The line containing "auf, ich schal­te Sie dann ge­ge­be­" marks the start; repeat it and every following line exactly through the end of the entries.

### [Provided material]
***
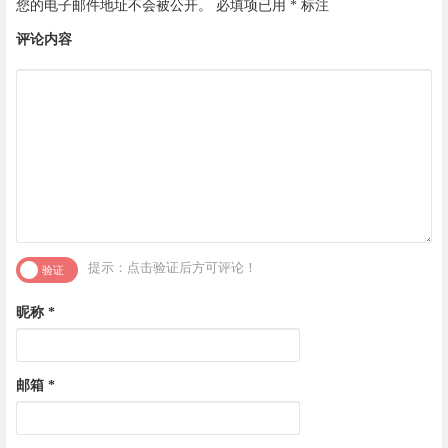
您的电子邮件地址不会被公开。
必填项已用
*
标注
评论内容
提示：点击验证后方可评论！
昵称
*
邮箱
*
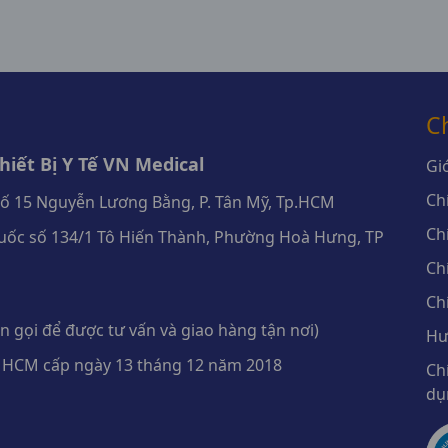
C
iết Bị Y Tế VN Medical
Giớ
Ch
số 15 Nguyễn Lương Bằng, P. Tân Mỹ, Tp.HCM
Ch
ốc số 134/1 Tô Hiến Thành, Phường Hoà Hưng, TP
Ch
Ch
 gọi để được tư vấn và giao hàng tận nơi)
Hư
 HCM cấp ngày 13 tháng 12 năm 2018
Ch
dụ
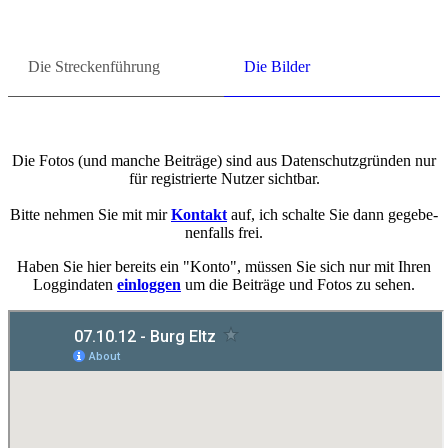
Die Stre­cken­füh­rung
Die Bil­der
Die Fotos (und man­che Bei­trä­ge) sind aus Da­ten­schutz­grün­den nur
für re­gis­trier­te Nut­zer sicht­bar.
Bitte neh­men Sie mit mir
Kon­takt
auf, ich schal­te Sie dann ge­ge­be­
nen­falls frei.
Haben Sie hier be­reits ein "Konto", müs­sen Sie sich nur mit Ihren
Loggin­da­ten
ein­log­gen
um die Bei­trä­ge und Fotos zu sehen.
***
### [Solution to this problem]
auf, ich schal­te Sie dann ge­ge­be­
nen­falls frei.
Haben Sie hier be­reits ein "Konto", müs­sen Sie sich nur mit Ihren
Loggin­da­ten
ein­log­gen
um die Bei­trä­ge und Fotos zu sehen.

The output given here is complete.